Oct. 27 (Bloomberg) -- Confidence among U.S. consumers unexpectedly fell in October for a second month as Americans fretted about a lack of jobs.

The Conference Board’s confidence index dropped to 47.7 from a revised 53.4 in September, a report from the New York- based private research group showed today. A measure of employment availability deteriorated to a 26-year low.

Mounting unemployment threatens to restrain consumer spending entering the Christmas-holiday shopping season. Without a sustained rebound in the biggest part of the economy, the emerging recovery may fall short of expectations.

“There really isn’t any scope for us to see sustained gains in consumer spending for quite some time,” said Joshua Shapiro, chief U.S. economist at Maria Fiorini Ramirez Inc., a New York forecasting firm. “The labor market remains very weak.”

Stocks dropped after the report, erasing earlier gains, on concern consumers will cut back. The Standard & Poor’s 500 Index was down 0.2 percent to 1,065.05 at 10:21 a.m. in New York. Treasury securities rallied, pushing the yield on the 10-year note down to 3.52 percent from 3.56 percent late yesterday.

Economists forecast confidence would increase to 53.5 from a previously reported 53.1 for September, according to the median of 74 projections in a Bloomberg News survey. Estimates ranged from 48 to 57.

Home Prices Firm

An earlier report today showed home prices in 20 U.S. cities rose in August for a third straight month. The S&P/Case- Shiller home-price index climbed 1 percent from the prior month on a seasonally adjusted basis, after a 1.2 percent increase in July. Compared with a year earlier, prices were down 11.3 percent, less than the median forecast of economists surveyed.

The Conference Board’s measure of present conditions dropped to 20.7, the lowest level since February 1983. The gauge of expectations for the next six months decreased to 65.7 from 73.7.
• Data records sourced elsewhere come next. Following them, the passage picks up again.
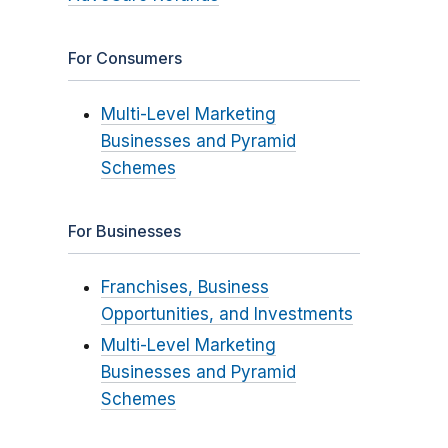
For Consumers
Multi-Level Marketing
Businesses and Pyramid
Schemes
For Businesses
Franchises, Business
Opportunities, and Investments
Multi-Level Marketing
Businesses and Pyramid
Schemes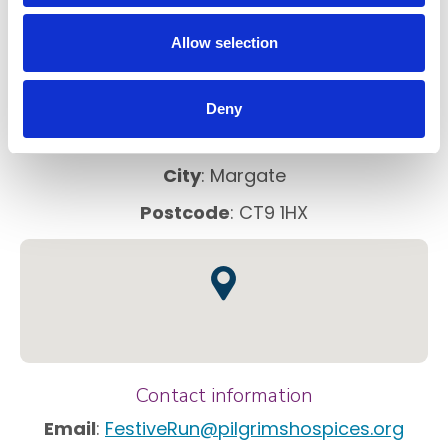
FAQs
Allow selection
Address information
Deny
Venue
:
Fort Crescent
City
: Margate
Postcode
: CT9 1HX
Contact information
Email
:
FestiveRun@pilgrimshospices.org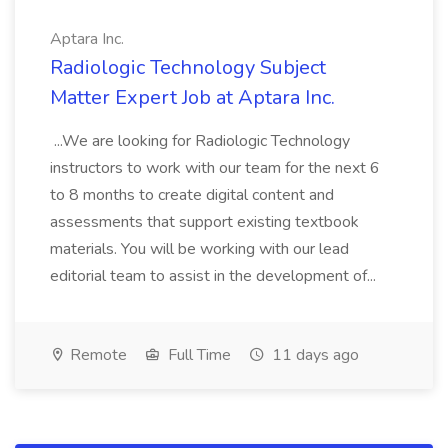
Aptara Inc.
Radiologic Technology Subject
Matter Expert Job at Aptara Inc.
...We are looking for Radiologic Technology
instructors to work with our team for the next 6
to 8 months to create digital content and
assessments that support existing textbook
materials. You will be working with our lead
editorial team to assist in the development of...
Remote
Full Time
11 days ago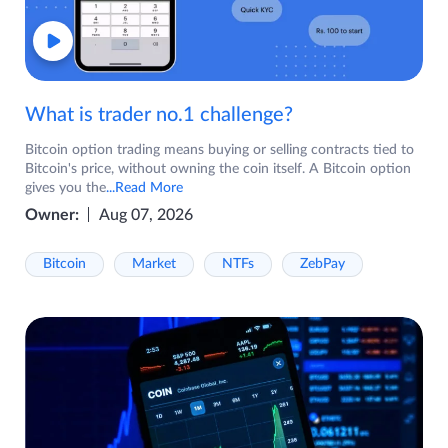
What is trader no.1 challenge?
Bitcoin option trading means buying or selling contracts tied to
Bitcoin's price, without owning the coin itself. A Bitcoin option
gives you the
...Read More
Owner:
Aug 07, 2026
Bitcoin
Market
NTFs
ZebPay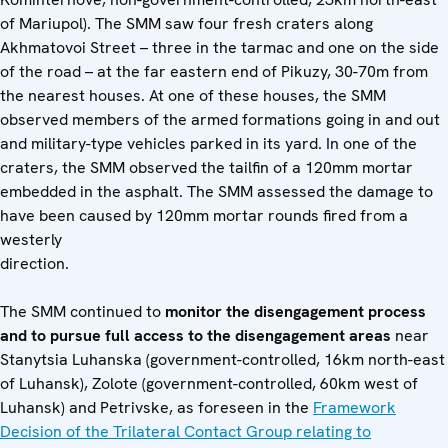
of Mariupol). The SMM saw four fresh craters along
Akhmatovoi Street – three in the tarmac and one on the side
of the road – at the far eastern end of Pikuzy, 30-70m from
the nearest houses. At one of these houses, the SMM
observed members of the armed formations going in and out
and military-type vehicles parked in its yard. In one of the
craters, the SMM observed the tailfin of a 120mm mortar
embedded in the asphalt. The SMM assessed the damage to
have been caused by 120mm mortar rounds fired from a
westerly
direction.
The SMM continued to
monitor the disengagement process
and to pursue full access to the disengagement areas
near
Stanytsia Luhanska (government-controlled, 16km north-east
of Luhansk), Zolote (government-controlled, 60km west of
Luhansk) and Petrivske, as foreseen in the
Framework
Decision of the Trilateral Contact Group relating to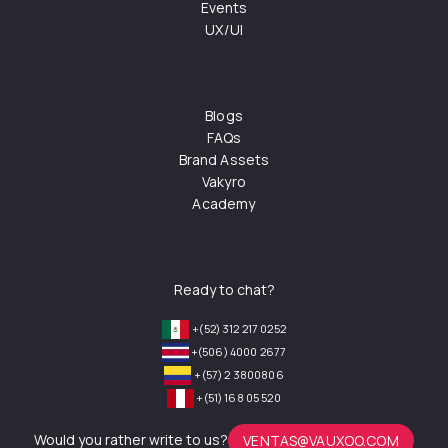
Events
UX/UI
Blogs
FAQs
Brand Assets
Vakyro
Academy
Ready to chat?
+(52) 312 217 0252
+(506) 4000 2677
+(57) 2 3800806
+(51) 168 05 520
Would you rather write to us?
VENTAS@VAUXOO.COM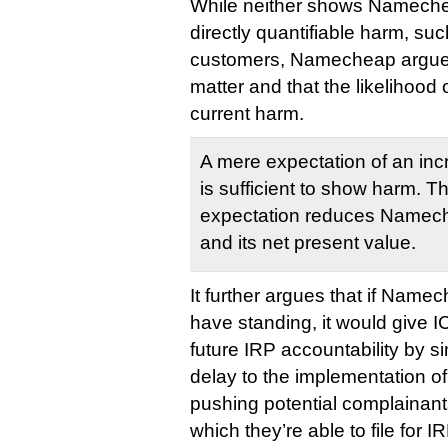
While neither shows Nameche
directly quantifiable harm, su
customers, Namecheap argues 
matter and that the likelihood o
current harm.
A mere expectation of an incr
is sufficient to show harm. T
expectation reduces Namech
and its net present value.
It further argues that if Name
have standing, it would give I
future IRP accountability by 
delay to the implementation of
pushing potential complainant
which they’re able to file for IR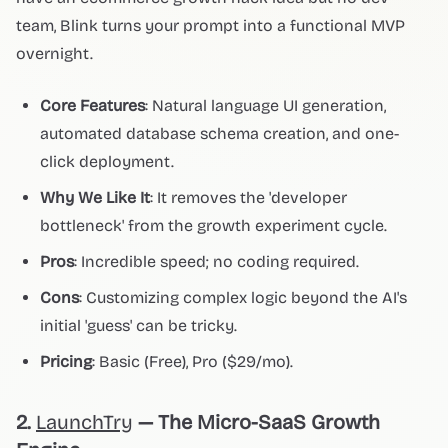
team, Blink turns your prompt into a functional MVP
overnight.
Core Features
: Natural language UI generation,
automated database schema creation, and one-
click deployment.
Why We Like It
: It removes the 'developer
bottleneck' from the growth experiment cycle.
Pros
: Incredible speed; no coding required.
Cons
: Customizing complex logic beyond the AI's
initial 'guess' can be tricky.
Pricing
: Basic (Free), Pro ($29/mo).
2.
LaunchTry
— The Micro-SaaS Growth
The share of consumers who said jobs are plentiful dropped to 3.4 percent from 3.6 percent. The proportion of people who said jobs are hard to get increased to 49.6 percent, the highest level since May 1983, from 47 percent.

The proportion of people who expect their incomes to rise over the next six months decreased to 10.3 percent from 11.2 percent. The share expecting more jobs fell to 16.3 percent from 18 percent.

Less Spending

Consumers “remain quite pessimistic about their future earnings, a sentiment that will likely constrain spending during the holidays,” Lynn Franco, director of the Conference Board Consumer Research Center, said in a statement.
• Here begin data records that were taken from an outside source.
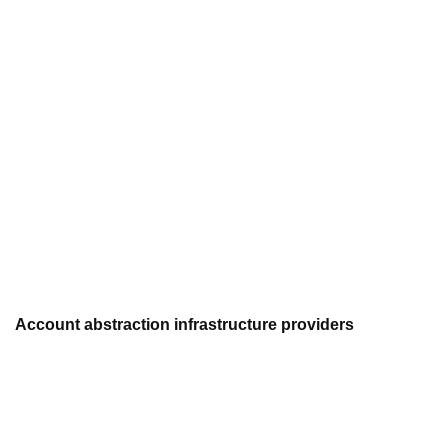
Account abstraction infrastructure providers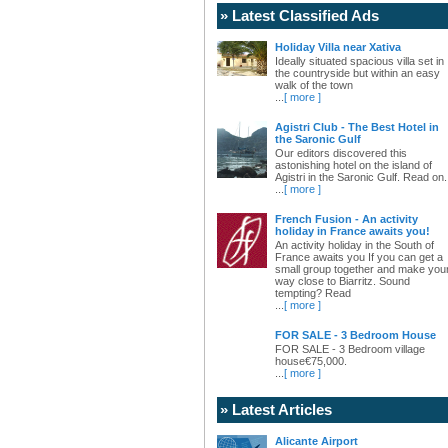
» Latest Classified Ads
Holiday Villa near Xativa
Ideally situated spacious villa set in
the countryside but within an easy
walk of the town
...
[ more ]
Agistri Club - The Best Hotel in
the Saronic Gulf
Our editors discovered this
astonishing hotel on the island of
Agistri in the Saronic Gulf. Read on.
...
[ more ]
French Fusion - An activity
holiday in France awaits you!
An activity holiday in the South of
France awaits you If you can get a
small group together and make you
way close to Biarritz. Sound
tempting? Read
...
[ more ]
FOR SALE - 3 Bedroom House
FOR SALE - 3 Bedroom village
house€75,000.
...
[ more ]
» Latest Articles
Alicante Airport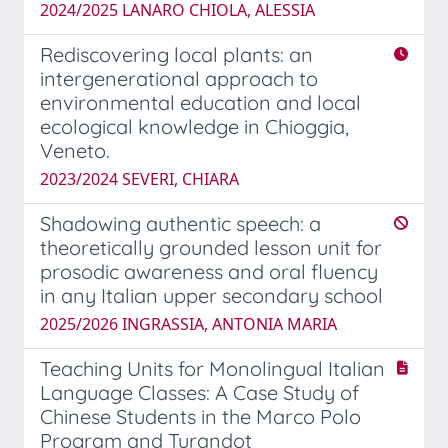
2024/2025 LANARO CHIOLA, ALESSIA
Rediscovering local plants: an
intergenerational approach to
environmental education and local
ecological knowledge in Chioggia,
Veneto.
2023/2024 SEVERI, CHIARA
Shadowing authentic speech: a
theoretically grounded lesson unit for
prosodic awareness and oral fluency
in any Italian upper secondary school
2025/2026 INGRASSIA, ANTONIA MARIA
Teaching Units for Monolingual Italian
Language Classes: A Case Study of
Chinese Students in the Marco Polo
Program and Turandot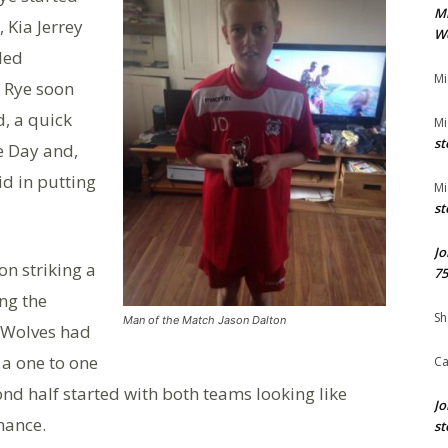
M
 Kia Jerrey
We
iled
Mi
. Rye soon
d, a quick
Mi
st
e Day and,
id in putting
Mi
st
Jo
on striking a
75
ing the
Sh
Man of the Match Jason Dalton
e Wolves had
a one to one
Ca
d half started with both teams looking like
Jo
hance.
st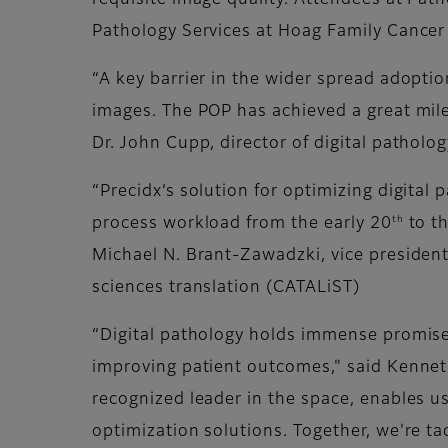
requisite image quality. Attendees at Path
Pathology Services at Hoag Family Cancer 
“A key barrier in the wider spread adoption
images. The POP has achieved a great miles
Dr. John Cupp, director of digital patholo
“Precidx’s solution for optimizing digita
th
process workload from the early 20
to t
Michael N. Brant-Zawadzki, vice president
sciences translation (CATALiST)
“Digital pathology holds immense promise 
improving patient outcomes," said Kenneth 
recognized leader in the space, enables 
optimization solutions. Together, we're t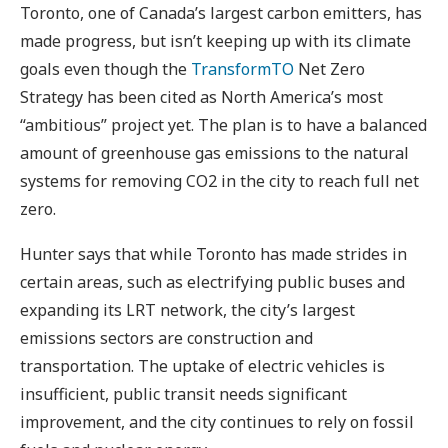
Toronto, one of Canada’s largest carbon emitters, has
made progress, but isn’t keeping up with its climate
goals even though the
TransformTO
Net Zero
Strategy has been cited as North America’s most
“ambitious” project yet. The plan is to have a balanced
amount of greenhouse gas emissions to the natural
systems for removing CO2 in the city to reach full net
zero.
Hunter says that while Toronto has made strides in
certain areas, such as electrifying public buses and
expanding its LRT network, the city’s largest
emissions sectors are construction and
transportation. The uptake of electric vehicles is
insufficient, public transit needs significant
improvement, and the city continues to rely on fossil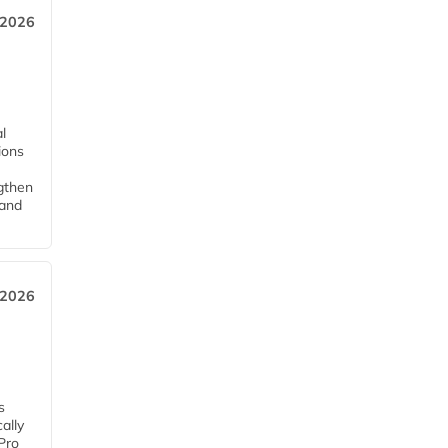
 2026
l
tions
ngthen
pand
 2026
s
ally
Pro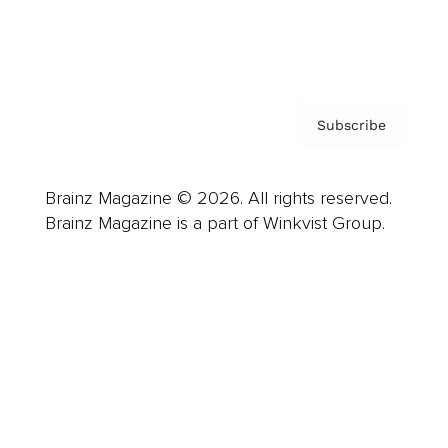
Contact
Privacy Policy & Terms
Subscribe
Brainz Magazine © 2026. All rights reserved.
Brainz Magazine is a part of Winkvist Group.
Business
Career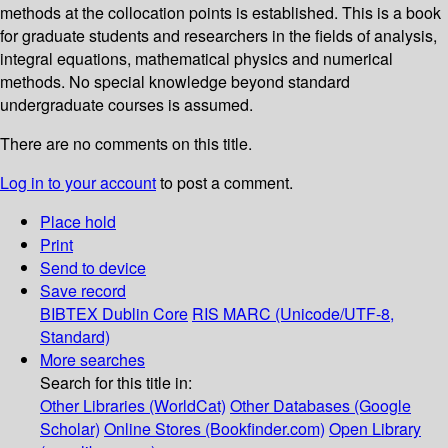
methods at the collocation points is established. This is a book
for graduate students and researchers in the fields of analysis,
integral equations, mathematical physics and numerical
methods. No special knowledge beyond standard
undergraduate courses is assumed.
There are no comments on this title.
Log in to your account
to post a comment.
Place hold
Print
Send to device
Save record
BIBTEX
Dublin Core
RIS
MARC (Unicode/UTF-8,
Standard)
More searches
Search for this title in:
Other Libraries (WorldCat)
Other Databases (Google
Scholar)
Online Stores (Bookfinder.com)
Open Library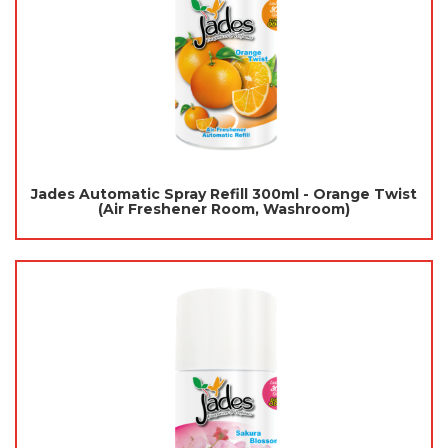
Jades Automatic Spray Refill 300ml - Orange Twist
(Air Freshener Room, Washroom)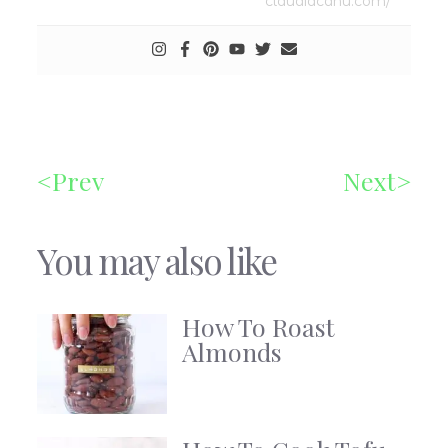
claudiacanu.com/
Prev
Next
You may also like
How To Roast
Almonds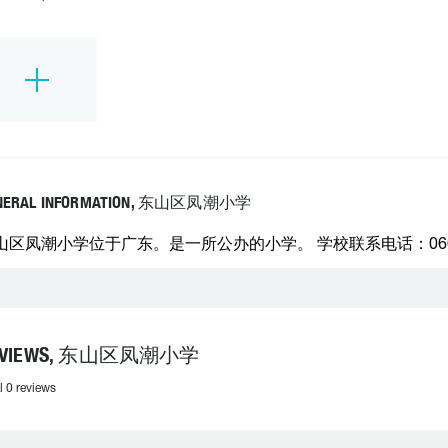
NERAL INFORMATION, 东山区凤潮小学
山区凤潮小学位于广东。是一所公办的小学。 学校联系电话：06638
EVIEWS, 东山区凤潮小学
l 0 reviews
Government reports have shown that while companies are slowing the pace of firing they are reluctant to hire. The U.S. has lost 7.2 million jobs since the recession began in December 2007.

Caterpillar Inc. said Oct. 26 it has started rehiring and expects to return a portion of its laid-off employees to jobs as demand increases in the coming months. Even so, while 550 U.S. employees have returned or will return to work before the end of next year, about 2,500 idled U.S. workers are being told they won’t get their jobs back and will be offered a separation package.
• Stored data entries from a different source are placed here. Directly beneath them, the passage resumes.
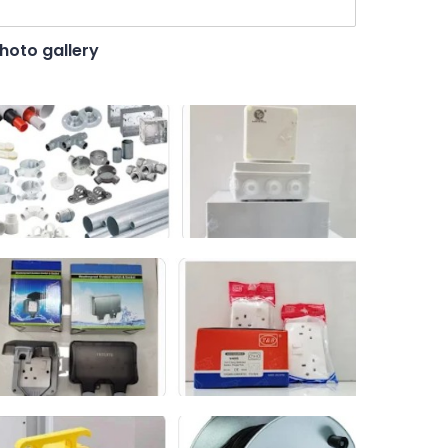
hoto gallery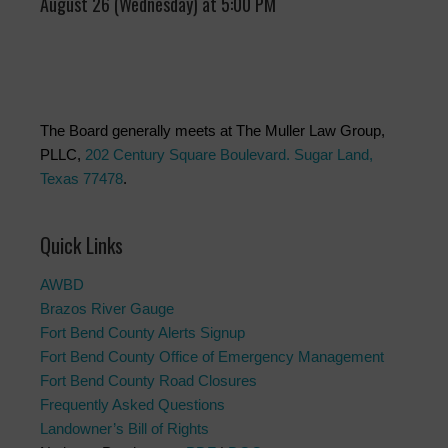
August 26 (Wednesday) at 5:00 PM
The Board generally meets at The Muller Law Group,
PLLC,
202 Century Square Boulevard. Sugar Land,
Texas 77478
.
Quick Links
AWBD
Brazos River Gauge
Fort Bend County Alerts Signup
Fort Bend County Office of Emergency Management
Fort Bend County Road Closures
Frequently Asked Questions
Landowner’s Bill of Rights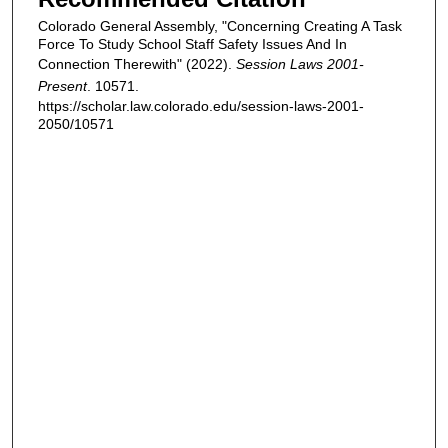
Colorado General Assembly, "Concerning Creating A Task
Force To Study School Staff Safety Issues And In
Connection Therewith" (2022).
Session Laws 2001-
Present
. 10571.
https://scholar.law.colorado.edu/session-laws-2001-
2050/10571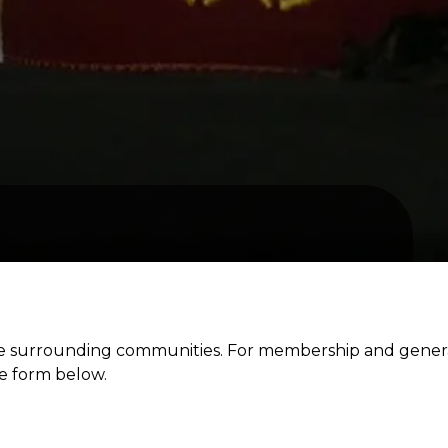
the surrounding communities. For membership and gener
he form below.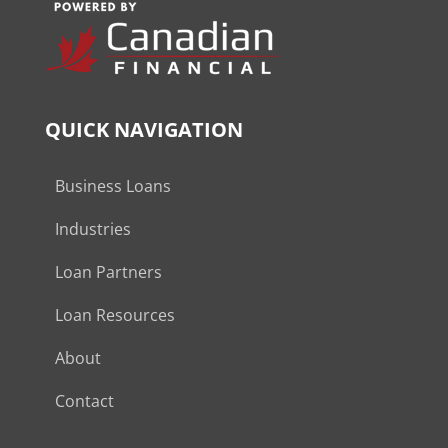
QUICK NAVIGATION
Business Loans
Industries
Loan Partners
Loan Resources
About
Contact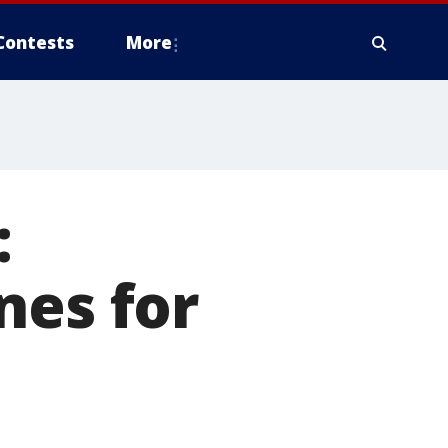
Contests
More
:
nes for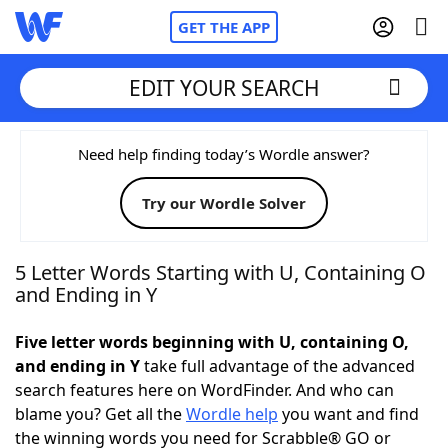
GET THE APP
EDIT YOUR SEARCH
Home
Need help finding today’s Wordle answer?
Try our Wordle Solver
Words With Friends
Cheat
NYT Crossplay Cheat
5 Letter Words Starting with U, Containing O
and Ending in Y
Scrabble
Helpers
Five letter words beginning with U, containing O,
and ending in Y
take full advantage of the advanced
Today's NYT Games
Hints & Answers
search features here on WordFinder. And who can
blame you? Get all the
Wordle help
you want and find
Word Games
Helpers
the winning words you need for Scrabble® GO or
“It’s important to remember that we are not close to the record-breaking demand we experienced from 2004 through 2008,” Chief Executive Officer Jim Owens said in a statement.

Buying Plans

Buying plans for automobiles, homes and major appliances within the next six months all decreased this month, today’s report showed.

Today’s report mimics a decline seen in the Reuters/University of Michigan preliminary index of consumer sentiment issued earlier this month.

Economists say the Conference Board’s index tends to be more influenced by attitudes about the labor market.

Consumer spending probably increased at a 3 percent pace in the third quarter, according to the median projection of economists ahead of the gross domestic product report due in two days. Demand will ease to a 1 percent growth rate the final three months this year and then may accelerate to a 1.5 percent rate in the first quarter, according to median forecasts in a Bloomberg News survey earlier in October.

J.C. Penney Chief Executive Officer Myron Ullman told analysts Oct. 23 while the consumer is “still under enormous pressure,” the company is “starting to see some stabilization and some modest improvement in traffic.”

Fed Regions

Most Federal Reserve district banks saw “stabilization or modest improvements” in areas including housing and manufacturing in September and earlier this month, according to the Beige Book business survey released Oct. 21. The report was issued two weeks before the central bank’s next monetary policy meeting and cited continued “weak or mixed” labor markets.

“Reports of gains in economic activity generally outnumber declines, but virtually every reference to improvement was qualified as either small or scattered,” the Fed said last week.